Le porte-parole de la Ligue communiste révolutionnaire (LCR) et facteur à Neuilly (Hauts-de-Seine) Olivier Besancenot est arrivé mardi matin au commissariat de Nanterre pour être entendu avec deux syndicalistes de Sud, à la suite d'une plainte de La Poste, a constaté un journaliste de l'AFP. — Joel Saget AFP/Archives

Le facteur révolutionnaire a été entendu ce mardi matin, entre 9h et 12h au commissariat de Nanterre. Il y était convoqué, en compagnie de deux syndicalistes de Sud-PTT, à la suite d'une plainte de la Poste.
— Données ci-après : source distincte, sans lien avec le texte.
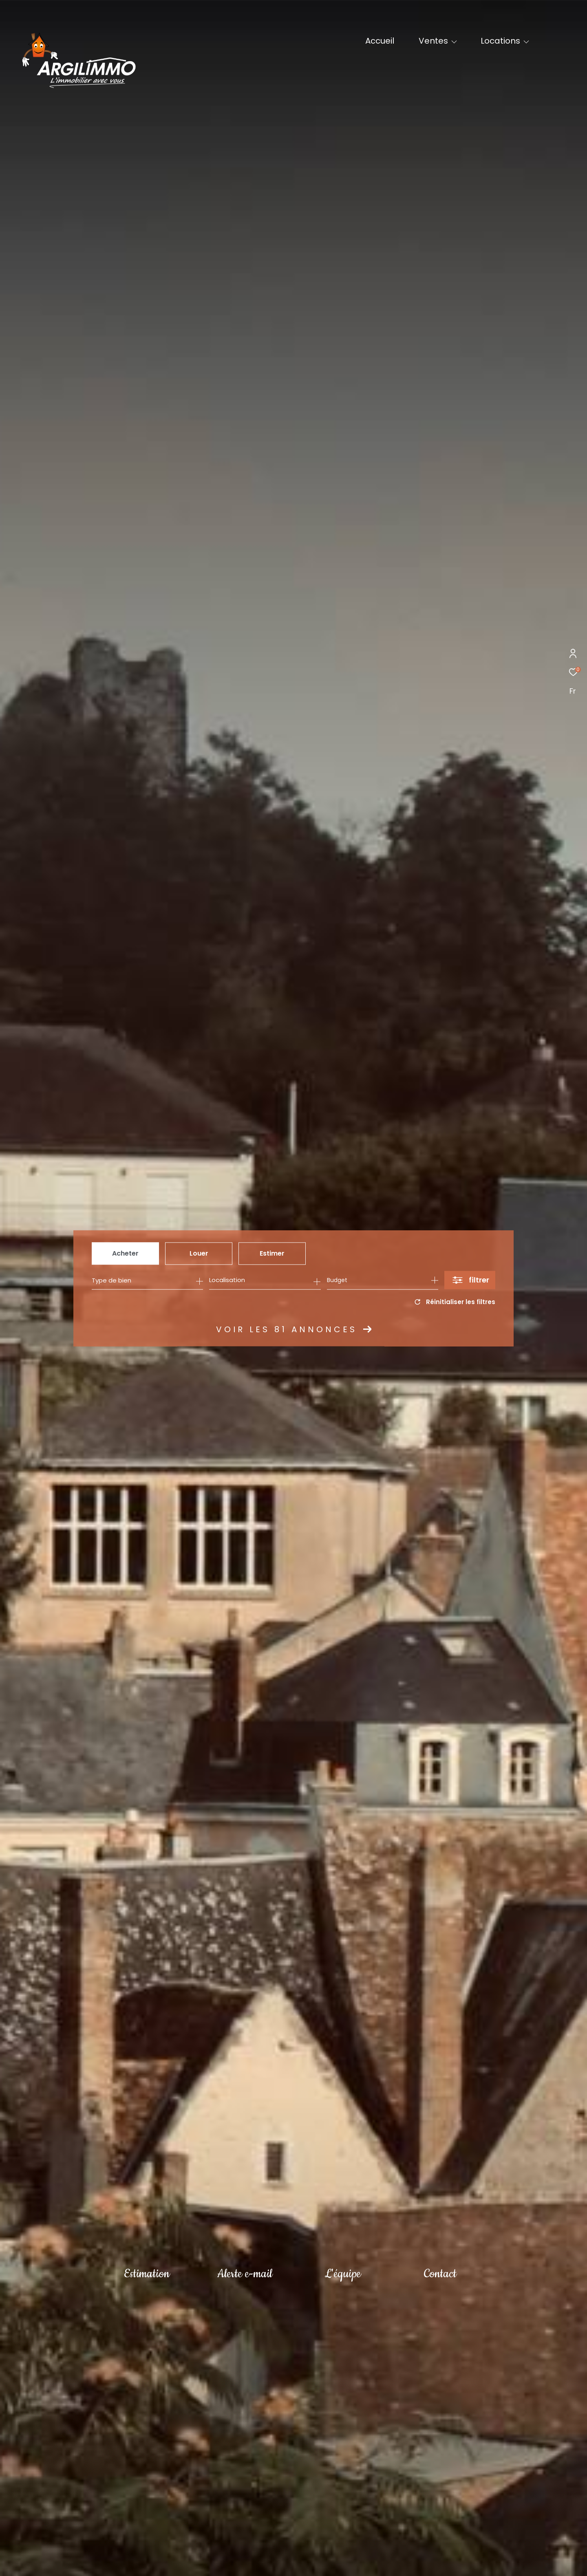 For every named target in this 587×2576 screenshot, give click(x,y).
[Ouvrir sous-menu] (454, 42)
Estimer (272, 1253)
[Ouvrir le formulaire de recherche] (469, 1280)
Le directeur d'un centre de tri du courrier prétend avoir été bousculé, en novembre 2008, au cours d'un rassemblement auquel participait les trois hommes.

Dans la matinée, ils ont été rejoints par une autre postière et par le plaignant, Jean-Baptiste Casanova, avec lequel ils avaient réclamé une confrontation. Ce dernier «a déposé plainte pour violences volontaires aggravées en réunion, mais il a été incapable de dire devant les policiers que l'un de nous l'avait bousculé ou touché» a lancé Olivier Besancenot à sa sortie du poste.

«Il n'y a eu aucune bousculade»

«Ce qu'on nous reproche, on vous le dira en sortant», avait déclaré Olivier Besancenot en arrivant sur place. «J'ai entendu à la radio que le directeur avait été blessé. Si c'est ça qu'on nous reproche, c'est de la calomnie. Il n'y a eu aucune bousculade», a-t-il poursuivi, devant une petite centaine de personnes, postiers et militants Sud venus en soutien.

Le leader de la LCR avait eu, à l'occasion de la manifestation dénonçant les «pressions» de la Poste sur des salariés grévistes, des échanges verbaux avec Jean-Baptiste Casanova. Le directeur du centre de Nanterre s'était un moment trouvé au sol, se relevant rapidement, selon des témoins.

Plainte pour dénonciation calomnieuse

«Une simulation grossière de chute», selon Olivier Besancenot. La direction régionale Ile-de-France de la Poste avait cependant prétendu que Jean-Baptiste Casanova avait «été blessé au coude en étant bousculé par le groupe».

«La Poste des Hauts-de-Seine craint plus que tout l'extension des conflits», a estimé le leader de la LCR. Une convocation au commissariat «ne fait que renforcer notre enthousiasme dans les mobilisations sociales», a-t-il poursuivi. Il a par ailleurs annoncé qu'il comptait déposer plainte à son tour pour «dénonciation calomnieuse».